Lise menyandarkan tubuhnya ke kursi, tangannya mengetik cepat di atas keyboard. "Menurutmu aku hanya gadis biasa? Aku mungkin bukan anak CEO atau pewaris keluarga mafia, tapi aku juga bukan seseorang yang mudah dibodohi."
Kevin mengamati Lise dengan ekspresi penuh minat, seolah menemukan sesuatu yang semakin menarik dalam dirinya.
Tanpa mengalihkan pandangan dari layar, Lise menambahkan, "Sepertinya mereka belum tahu identitas aslimu sebagai Killer-K, Kevin."

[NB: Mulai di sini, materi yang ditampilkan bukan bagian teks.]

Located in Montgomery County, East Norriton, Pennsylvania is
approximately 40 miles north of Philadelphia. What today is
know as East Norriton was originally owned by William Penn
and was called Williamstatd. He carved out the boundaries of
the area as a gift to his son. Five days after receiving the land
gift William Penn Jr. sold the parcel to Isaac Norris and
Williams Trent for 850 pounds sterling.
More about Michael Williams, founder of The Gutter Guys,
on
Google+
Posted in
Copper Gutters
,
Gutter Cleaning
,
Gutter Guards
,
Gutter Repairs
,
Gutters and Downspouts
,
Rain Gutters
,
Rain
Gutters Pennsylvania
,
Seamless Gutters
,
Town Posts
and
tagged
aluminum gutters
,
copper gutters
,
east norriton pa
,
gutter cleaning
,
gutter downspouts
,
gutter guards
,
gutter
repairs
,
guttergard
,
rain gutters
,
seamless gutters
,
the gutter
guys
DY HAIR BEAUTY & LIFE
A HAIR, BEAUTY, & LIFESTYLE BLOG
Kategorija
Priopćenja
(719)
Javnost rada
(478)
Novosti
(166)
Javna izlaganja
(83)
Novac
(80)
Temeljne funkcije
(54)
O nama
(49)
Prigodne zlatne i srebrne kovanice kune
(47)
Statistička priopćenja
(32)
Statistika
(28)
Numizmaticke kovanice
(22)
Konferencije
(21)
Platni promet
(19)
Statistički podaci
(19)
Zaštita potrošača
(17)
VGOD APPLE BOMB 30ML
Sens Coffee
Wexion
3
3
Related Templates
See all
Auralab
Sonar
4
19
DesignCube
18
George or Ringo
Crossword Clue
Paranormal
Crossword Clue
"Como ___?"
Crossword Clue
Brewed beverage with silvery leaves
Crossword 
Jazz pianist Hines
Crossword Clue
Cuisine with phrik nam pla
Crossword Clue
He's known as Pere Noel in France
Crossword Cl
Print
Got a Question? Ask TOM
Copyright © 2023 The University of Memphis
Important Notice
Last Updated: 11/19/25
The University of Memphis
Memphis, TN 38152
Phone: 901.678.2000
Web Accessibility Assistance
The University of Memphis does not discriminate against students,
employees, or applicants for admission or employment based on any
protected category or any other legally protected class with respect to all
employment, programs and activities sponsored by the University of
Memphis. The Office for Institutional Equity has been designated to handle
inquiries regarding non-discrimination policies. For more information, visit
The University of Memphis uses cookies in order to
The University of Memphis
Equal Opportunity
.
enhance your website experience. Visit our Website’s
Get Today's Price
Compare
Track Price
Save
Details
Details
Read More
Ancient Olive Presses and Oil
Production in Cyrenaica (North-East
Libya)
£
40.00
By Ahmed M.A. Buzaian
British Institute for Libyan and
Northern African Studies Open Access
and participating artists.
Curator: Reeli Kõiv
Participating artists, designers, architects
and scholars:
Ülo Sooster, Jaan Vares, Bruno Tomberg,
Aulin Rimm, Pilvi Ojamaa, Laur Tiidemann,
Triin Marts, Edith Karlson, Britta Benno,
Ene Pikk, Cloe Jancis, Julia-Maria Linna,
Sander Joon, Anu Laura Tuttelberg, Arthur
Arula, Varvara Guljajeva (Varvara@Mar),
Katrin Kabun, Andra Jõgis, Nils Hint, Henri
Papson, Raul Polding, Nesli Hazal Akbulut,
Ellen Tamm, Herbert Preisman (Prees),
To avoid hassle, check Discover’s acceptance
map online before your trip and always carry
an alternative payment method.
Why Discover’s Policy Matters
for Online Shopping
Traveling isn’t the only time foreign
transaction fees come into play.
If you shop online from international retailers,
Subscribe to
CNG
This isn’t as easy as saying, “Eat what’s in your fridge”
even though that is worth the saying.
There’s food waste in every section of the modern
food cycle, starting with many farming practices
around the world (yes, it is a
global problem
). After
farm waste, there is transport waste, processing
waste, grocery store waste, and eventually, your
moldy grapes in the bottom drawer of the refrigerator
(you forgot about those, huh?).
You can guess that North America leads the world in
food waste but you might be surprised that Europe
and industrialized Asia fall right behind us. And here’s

Jared, yang sejak tadi diam, akhirnya buka suara. "Kalau mereka curiga, cepat atau lambat mereka akan mencari kepastian. Itu artinya, kita tak punya banyak waktu."
Lise mengetik beberapa perintah tambahan di komputer, mencoba menelusuri jejak informasi lebih dalam. "Film Jared, mulai sekarang berhenti memanggilnya Killer-K di tempat terbuka. Di daftar target mereka, Killer-K selalu memakai masker. Itu artinya, identitas aslinya masih tersembunyi."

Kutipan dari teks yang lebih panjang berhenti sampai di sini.